- [WHAT YOU SHOULD DO]: Look below for the lines from the one with "J’AI DÉJÀ UN COMPTE, JE ME CONNECTE" to the one with "PLUS DE 160 MARQUES", and copy exactly those lines, both ends included.

(Items from a dataset)
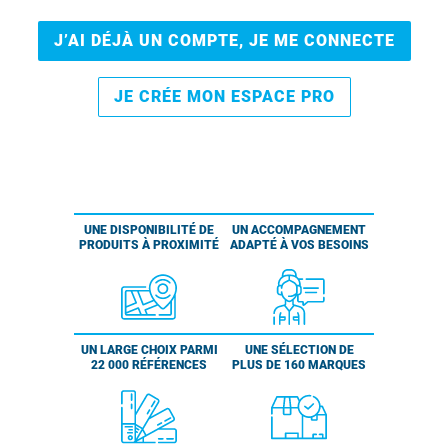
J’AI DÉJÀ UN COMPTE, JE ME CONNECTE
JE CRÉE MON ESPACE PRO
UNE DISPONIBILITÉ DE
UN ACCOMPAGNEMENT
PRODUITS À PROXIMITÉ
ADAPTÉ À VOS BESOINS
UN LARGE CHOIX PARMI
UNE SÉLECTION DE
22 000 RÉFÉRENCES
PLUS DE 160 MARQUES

==

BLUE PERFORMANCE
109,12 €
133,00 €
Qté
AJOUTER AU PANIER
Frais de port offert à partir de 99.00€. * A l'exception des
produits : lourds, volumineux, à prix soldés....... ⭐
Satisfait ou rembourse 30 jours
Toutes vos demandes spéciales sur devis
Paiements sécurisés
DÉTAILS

- [REPLY TO THE EXERCISE]:
J’AI DÉJÀ UN COMPTE, JE ME CONNECTE
JE CRÉE MON ESPACE PRO
UNE DISPONIBILITÉ DE
UN ACCOMPAGNEMENT
PRODUITS À PROXIMITÉ
ADAPTÉ À VOS BESOINS
UN LARGE CHOIX PARMI
UNE SÉLECTION DE
22 000 RÉFÉRENCES
PLUS DE 160 MARQUES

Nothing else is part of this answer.